- [WORK REQUEST]: Within the records below, find each line that holds the string "Leclerc", then copy it.

*** DATASET EXTRACT ***

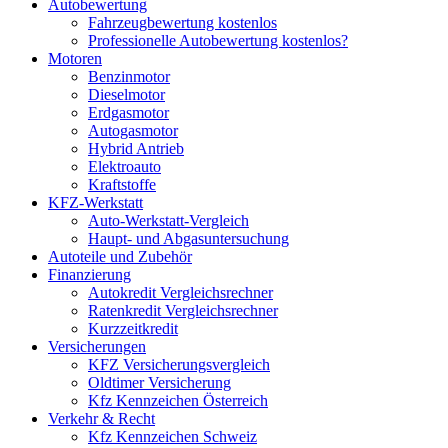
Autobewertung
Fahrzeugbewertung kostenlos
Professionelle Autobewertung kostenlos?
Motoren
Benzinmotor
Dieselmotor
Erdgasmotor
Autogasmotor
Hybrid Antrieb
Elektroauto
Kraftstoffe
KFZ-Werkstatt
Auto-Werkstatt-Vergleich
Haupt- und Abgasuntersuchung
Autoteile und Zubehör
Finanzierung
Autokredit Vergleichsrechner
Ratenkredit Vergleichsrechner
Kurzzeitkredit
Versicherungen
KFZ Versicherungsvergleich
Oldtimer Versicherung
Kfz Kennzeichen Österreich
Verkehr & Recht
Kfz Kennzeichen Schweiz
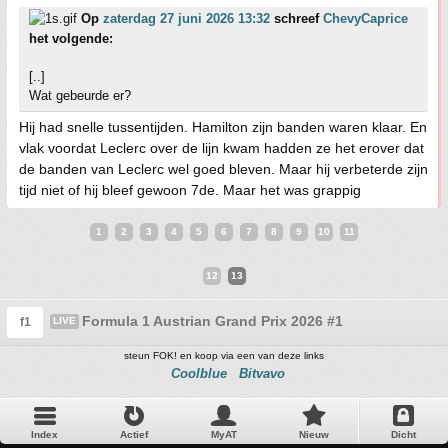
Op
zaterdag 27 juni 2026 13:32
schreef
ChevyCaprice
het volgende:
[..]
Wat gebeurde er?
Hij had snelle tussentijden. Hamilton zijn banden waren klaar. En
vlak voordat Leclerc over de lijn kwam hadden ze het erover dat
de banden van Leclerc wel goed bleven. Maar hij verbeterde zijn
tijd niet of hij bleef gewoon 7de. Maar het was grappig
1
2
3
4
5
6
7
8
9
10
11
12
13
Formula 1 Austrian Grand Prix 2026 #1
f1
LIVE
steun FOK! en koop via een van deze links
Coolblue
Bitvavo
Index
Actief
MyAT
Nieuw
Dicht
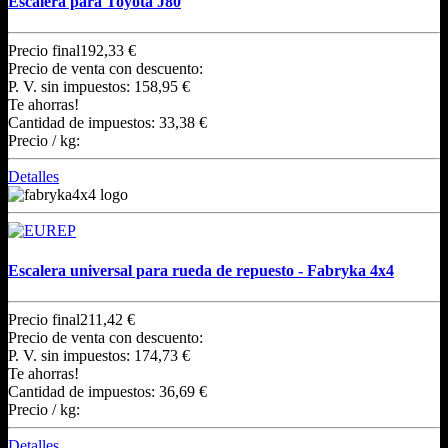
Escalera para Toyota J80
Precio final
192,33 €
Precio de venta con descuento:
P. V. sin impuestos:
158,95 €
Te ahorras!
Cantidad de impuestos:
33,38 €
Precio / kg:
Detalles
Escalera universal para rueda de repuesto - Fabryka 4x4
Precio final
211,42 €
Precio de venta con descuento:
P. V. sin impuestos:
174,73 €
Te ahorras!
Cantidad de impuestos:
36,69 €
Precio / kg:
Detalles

*** End of DATASET EXTRACT ***
*** DATASET EXTRACT ***

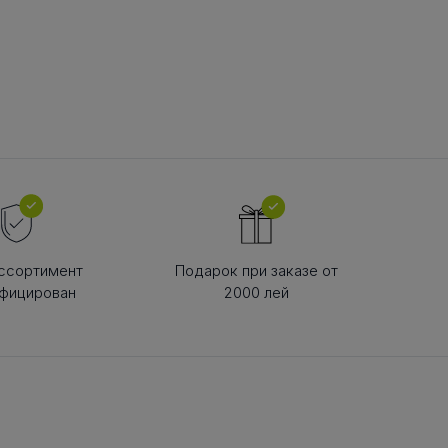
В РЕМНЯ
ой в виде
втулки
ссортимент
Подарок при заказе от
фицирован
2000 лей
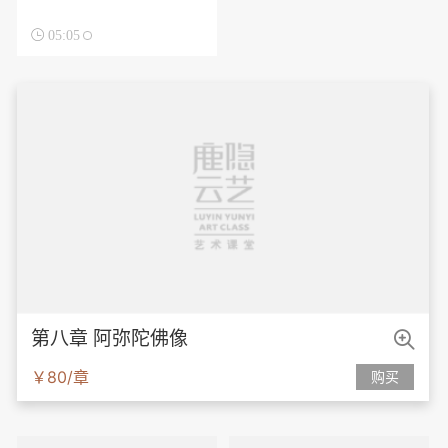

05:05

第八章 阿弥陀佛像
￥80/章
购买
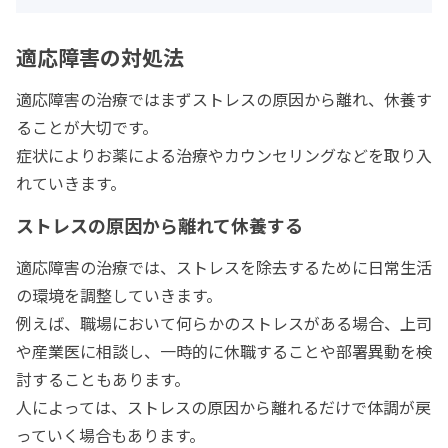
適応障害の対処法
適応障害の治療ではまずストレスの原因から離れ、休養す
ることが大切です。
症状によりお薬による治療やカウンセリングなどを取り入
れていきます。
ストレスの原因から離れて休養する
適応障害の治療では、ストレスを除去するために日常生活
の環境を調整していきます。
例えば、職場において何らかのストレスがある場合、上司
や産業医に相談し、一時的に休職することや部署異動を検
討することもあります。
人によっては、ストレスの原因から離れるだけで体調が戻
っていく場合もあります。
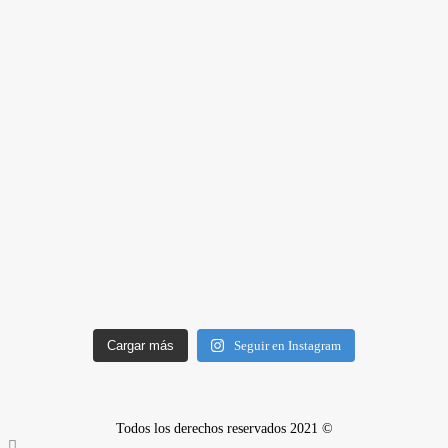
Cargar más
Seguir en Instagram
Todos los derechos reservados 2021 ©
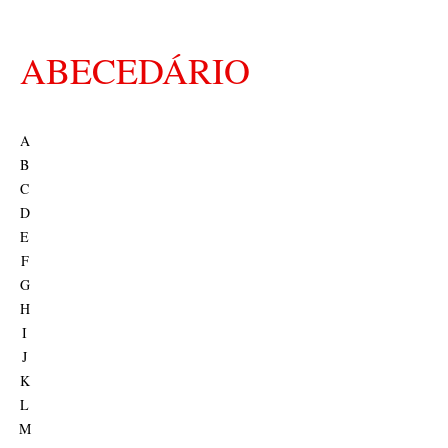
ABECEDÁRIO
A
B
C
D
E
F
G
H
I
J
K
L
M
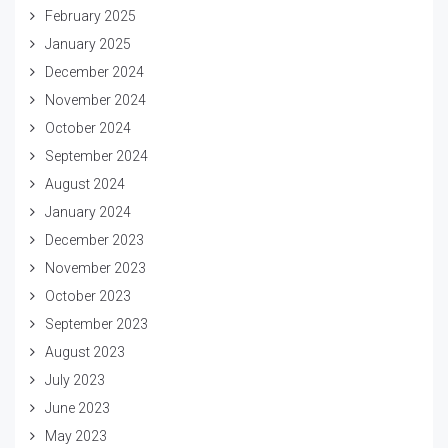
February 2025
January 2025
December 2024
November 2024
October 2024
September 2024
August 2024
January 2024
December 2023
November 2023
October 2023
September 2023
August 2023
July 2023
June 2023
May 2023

*** End of DATASET EXTRACT ***

- [ANSWER TO THIS EXERCISE]:
vlak voordat Leclerc over de lijn kwam hadden ze het erover dat
de banden van Leclerc wel goed bleven. Maar hij verbeterde zijn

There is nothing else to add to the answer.